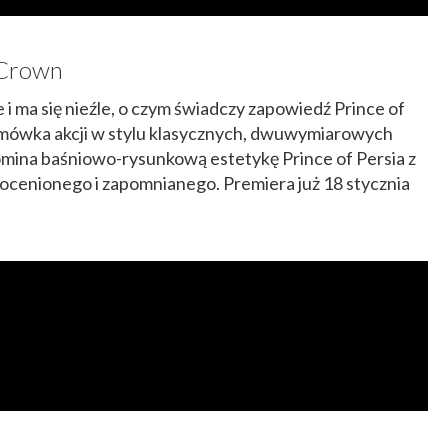
t Crown
 i ma się nieźle, o czym świadczy zapowiedź Prince of
rmówka akcji w stylu klasycznych, dwuwymiarowych
ypomina baśniowo-rysunkową estetykę Prince of Persia z
docenionego i zapomnianego. Premiera już 18 stycznia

..........

▶ **Assigned task**
Quote the material exactly. Pictures stay out.

▶ **Answer to this task**
t Crown
 i ma się nieźle, o czym świadczy zapowiedź Prince of
rmówka akcji w stylu klasycznych, dwuwymiarowych
ypomina baśniowo-rysunkową estetykę Prince of Persia z
docenionego i zapomnianego. Premiera już 18 stycznia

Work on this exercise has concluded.